• **WHAT YOU HAVE TO DO**:
When you copy the entries, match them exactly and omit the pictures.
*** EXCERPTED RECORDS ***
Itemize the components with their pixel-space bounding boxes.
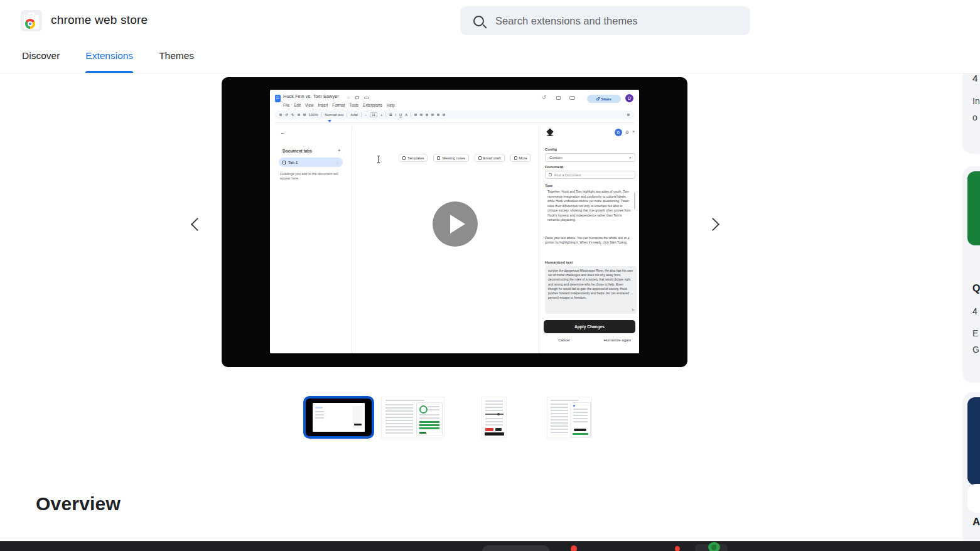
checklist-icon xyxy=(443,114,445,116)
search-menus-icon xyxy=(279,114,282,116)
related-extension-card-3[interactable]: A xyxy=(962,392,980,551)
text-color-icon: A xyxy=(405,113,407,117)
zoom-select: 100% xyxy=(309,113,318,117)
mini-apply-button xyxy=(354,424,362,425)
mini-text-lines xyxy=(385,404,413,434)
chip-email-draft: Email draft xyxy=(475,154,505,162)
config-select: Custom ▾ xyxy=(545,153,635,162)
store-bag-slot-icon xyxy=(30,14,33,15)
chrome-web-store-logo[interactable] xyxy=(21,10,42,31)
left-panel-divider xyxy=(352,126,352,353)
media-red-dot xyxy=(571,545,577,551)
outline-hint-text: Headings you add to the document will ap… xyxy=(280,172,340,181)
related-extension-card-1[interactable]: 4 In o xyxy=(962,65,980,154)
card-promo-image xyxy=(967,397,980,485)
chip-meeting-notes: Meeting notes xyxy=(433,154,468,162)
mini-text-lines xyxy=(485,400,503,412)
ruler-indent-marker xyxy=(328,120,331,122)
email-draft-icon xyxy=(478,156,482,160)
tab-themes[interactable]: Themes xyxy=(159,50,194,73)
card-rating: 4 xyxy=(972,73,977,83)
green-progress-bar xyxy=(573,433,588,435)
line-spacing-icon xyxy=(437,114,439,116)
back-arrow-icon: ← xyxy=(280,129,286,136)
menu-view: View xyxy=(305,103,314,107)
doc-tab-label: Tab 1 xyxy=(288,160,298,164)
font-size-minus-icon: − xyxy=(365,113,367,117)
media-green-leaf-icon xyxy=(708,542,720,551)
play-button[interactable] xyxy=(433,201,478,247)
document-label: Document xyxy=(545,165,563,169)
green-button xyxy=(419,432,426,434)
card-description-line: o xyxy=(972,112,977,122)
templates-icon xyxy=(402,156,406,160)
search-icon xyxy=(473,16,484,26)
black-button xyxy=(574,429,586,431)
card-description-line: G xyxy=(972,345,979,355)
carousel-next-button[interactable] xyxy=(697,209,728,239)
config-value: Custom xyxy=(549,156,563,159)
redo-icon: ↻ xyxy=(291,113,294,117)
caret-down-icon: ▾ xyxy=(629,156,631,159)
mini-logo-dot xyxy=(573,405,575,407)
tab-discover[interactable]: Discover xyxy=(22,50,60,73)
toolbar-separator xyxy=(321,112,322,117)
tab-options-icon: ⋮ xyxy=(335,160,339,164)
mini-text-lines xyxy=(419,414,439,419)
search-input[interactable] xyxy=(494,14,741,28)
chip-more: More xyxy=(510,154,531,162)
related-extension-card-2[interactable]: Q 4 E G xyxy=(962,166,980,383)
card-image-badge xyxy=(967,484,980,513)
apply-changes-button: Apply Changes xyxy=(544,320,635,333)
thumbnail-screenshot-1[interactable] xyxy=(381,397,444,438)
comment-add-icon xyxy=(420,114,423,116)
share-label: Share xyxy=(601,97,611,101)
menu-format: Format xyxy=(332,103,345,107)
humanized-text-label: Humanized text xyxy=(545,260,573,264)
meeting-notes-icon xyxy=(437,156,440,160)
more-icon xyxy=(514,156,517,160)
menu-tools: Tools xyxy=(349,103,358,107)
config-label: Config xyxy=(545,147,557,151)
docs-toolbar: ↺ ↻ 100% Normal text Arial − 11 + B I U … xyxy=(275,110,634,119)
video-player[interactable]: Huck Finn vs. Tom Sawyer ☆ ↺ Share D Fil… xyxy=(222,77,687,367)
find-document-placeholder: Find a Document xyxy=(554,173,581,177)
mini-text-lines xyxy=(428,406,439,412)
thumbnail-screenshot-2[interactable] xyxy=(482,397,507,438)
tab-doc-icon xyxy=(283,161,286,164)
search-bar[interactable] xyxy=(460,6,750,35)
docs-ruler xyxy=(275,122,634,123)
extension-logo-icon xyxy=(546,129,554,137)
menu-insert: Insert xyxy=(318,103,328,107)
thumbnail-video-selected[interactable] xyxy=(303,396,374,439)
mini-popup-panel xyxy=(416,402,443,436)
print-icon xyxy=(298,114,300,116)
find-document-input: Find a Document xyxy=(545,171,635,179)
star-icon: ☆ xyxy=(347,95,350,100)
extension-avatar: D xyxy=(615,129,622,136)
font-select: Arial xyxy=(350,113,358,117)
carousel-prev-button[interactable] xyxy=(182,209,212,239)
card-description-line: E xyxy=(972,328,978,338)
close-panel-icon: × xyxy=(632,129,635,134)
add-tab-icon: + xyxy=(338,147,341,153)
settings-gear-icon: ⚙ xyxy=(625,130,629,135)
toolbar-separator xyxy=(347,112,347,117)
smart-chips-row: Templates Meeting notes Email draft More xyxy=(399,154,531,162)
lock-icon xyxy=(596,99,599,101)
text-label: Text xyxy=(545,184,552,188)
thumbnail-screenshot-3[interactable] xyxy=(547,397,592,438)
chrome-logo-icon xyxy=(25,19,35,29)
undo-icon: ↺ xyxy=(285,113,288,117)
tab-extensions[interactable]: Extensions xyxy=(85,50,133,73)
comment-icon xyxy=(556,96,561,100)
humanized-text-box: survive the dangerous Mississippi River.… xyxy=(545,266,637,314)
card-title: A xyxy=(972,516,980,528)
mini-tab-pill xyxy=(315,407,323,409)
app-title[interactable]: chrome web store xyxy=(51,13,148,27)
docs-avatar: D xyxy=(625,94,633,102)
media-pill-shape xyxy=(482,545,549,551)
mini-heading-line xyxy=(551,400,578,401)
mini-popup-panel xyxy=(571,402,591,437)
card-promo-image xyxy=(967,171,980,245)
***
• **WRITTEN REPLY**:
Itemize the components with their pixel-space bounding boxes.
checklist-icon xyxy=(443,114,445,116)
search-menus-icon xyxy=(279,114,282,116)
related-extension-card-3[interactable]: A xyxy=(962,392,980,551)
text-color-icon: A xyxy=(405,113,407,117)
zoom-select: 100% xyxy=(309,113,318,117)
mini-apply-button xyxy=(354,424,362,425)
mini-text-lines xyxy=(385,404,413,434)
chip-email-draft: Email draft xyxy=(475,154,505,162)
config-select: Custom ▾ xyxy=(545,153,635,162)
store-bag-slot-icon xyxy=(30,14,33,15)
chrome-web-store-logo[interactable] xyxy=(21,10,42,31)
left-panel-divider xyxy=(352,126,352,353)
media-red-dot xyxy=(571,545,577,551)
outline-hint-text: Headings you add to the document will ap… xyxy=(280,172,340,181)
related-extension-card-1[interactable]: 4 In o xyxy=(962,65,980,154)
card-promo-image xyxy=(967,397,980,485)
chip-meeting-notes: Meeting notes xyxy=(433,154,468,162)
mini-text-lines xyxy=(485,400,503,412)
ruler-indent-marker xyxy=(328,120,331,122)
email-draft-icon xyxy=(478,156,482,160)
tab-themes[interactable]: Themes xyxy=(159,50,194,73)
card-rating: 4 xyxy=(972,73,977,83)
green-progress-bar xyxy=(573,433,588,435)
line-spacing-icon xyxy=(437,114,439,116)
back-arrow-icon: ← xyxy=(280,129,286,136)
menu-view: View xyxy=(305,103,314,107)
doc-tab-label: Tab 1 xyxy=(288,160,298,164)
font-size-minus-icon: − xyxy=(365,113,367,117)
media-green-leaf-icon xyxy=(708,542,720,551)
play-button[interactable] xyxy=(433,201,478,247)
document-label: Document xyxy=(545,165,563,169)
green-button xyxy=(419,432,426,434)
card-description-line: o xyxy=(972,112,977,122)
templates-icon xyxy=(402,156,406,160)
search-icon xyxy=(473,16,484,26)
black-button xyxy=(574,429,586,431)
card-description-line: G xyxy=(972,345,979,355)
carousel-next-button[interactable] xyxy=(697,209,728,239)
config-value: Custom xyxy=(549,156,563,159)
redo-icon: ↻ xyxy=(291,113,294,117)
caret-down-icon: ▾ xyxy=(629,156,631,159)
mini-logo-dot xyxy=(573,405,575,407)
tab-discover[interactable]: Discover xyxy=(22,50,60,73)
toolbar-separator xyxy=(321,112,322,117)
tab-options-icon: ⋮ xyxy=(335,160,339,164)
mini-text-lines xyxy=(419,414,439,419)
search-input[interactable] xyxy=(494,14,741,28)
chip-more: More xyxy=(510,154,531,162)
related-extension-card-2[interactable]: Q 4 E G xyxy=(962,166,980,383)
card-image-badge xyxy=(967,484,980,513)
apply-changes-button: Apply Changes xyxy=(544,320,635,333)
thumbnail-screenshot-1[interactable] xyxy=(381,397,444,438)
comment-add-icon xyxy=(420,114,423,116)
share-label: Share xyxy=(601,97,611,101)
menu-format: Format xyxy=(332,103,345,107)
humanized-text-label: Humanized text xyxy=(545,260,573,264)
meeting-notes-icon xyxy=(437,156,440,160)
more-icon xyxy=(514,156,517,160)
menu-tools: Tools xyxy=(349,103,358,107)
config-label: Config xyxy=(545,147,557,151)
docs-toolbar: ↺ ↻ 100% Normal text Arial − 11 + B I U … xyxy=(275,110,634,119)
video-player[interactable]: Huck Finn vs. Tom Sawyer ☆ ↺ Share D Fil… xyxy=(222,77,687,367)
find-document-placeholder: Find a Document xyxy=(554,173,581,177)
mini-text-lines xyxy=(428,406,439,412)
thumbnail-screenshot-2[interactable] xyxy=(482,397,507,438)
tab-doc-icon xyxy=(283,161,286,164)
search-bar[interactable] xyxy=(460,6,750,35)
docs-ruler xyxy=(275,122,634,123)
extension-logo-icon xyxy=(546,129,554,137)
menu-insert: Insert xyxy=(318,103,328,107)
thumbnail-video-selected[interactable] xyxy=(303,396,374,439)
mini-popup-panel xyxy=(416,402,443,436)
print-icon xyxy=(298,114,300,116)
find-document-input: Find a Document xyxy=(545,171,635,179)
star-icon: ☆ xyxy=(347,95,350,100)
extension-avatar: D xyxy=(615,129,622,136)
font-select: Arial xyxy=(350,113,358,117)
carousel-prev-button[interactable] xyxy=(182,209,212,239)
card-description-line: E xyxy=(972,328,978,338)
close-panel-icon: × xyxy=(632,129,635,134)
add-tab-icon: + xyxy=(338,147,341,153)
settings-gear-icon: ⚙ xyxy=(625,130,629,135)
toolbar-separator xyxy=(347,112,347,117)
smart-chips-row: Templates Meeting notes Email draft More xyxy=(399,154,531,162)
lock-icon xyxy=(596,99,599,101)
text-label: Text xyxy=(545,184,552,188)
thumbnail-screenshot-3[interactable] xyxy=(547,397,592,438)
chrome-logo-icon xyxy=(25,19,35,29)
undo-icon: ↺ xyxy=(285,113,288,117)
tab-extensions[interactable]: Extensions xyxy=(85,50,133,73)
comment-icon xyxy=(556,96,561,100)
humanized-text-box: survive the dangerous Mississippi River.… xyxy=(545,266,637,314)
card-title: A xyxy=(972,516,980,528)
mini-tab-pill xyxy=(315,407,323,409)
app-title[interactable]: chrome web store xyxy=(51,13,148,27)
docs-avatar: D xyxy=(625,94,633,102)
media-pill-shape xyxy=(482,545,549,551)
mini-heading-line xyxy=(551,400,578,401)
mini-popup-panel xyxy=(571,402,591,437)
card-promo-image xyxy=(967,171,980,245)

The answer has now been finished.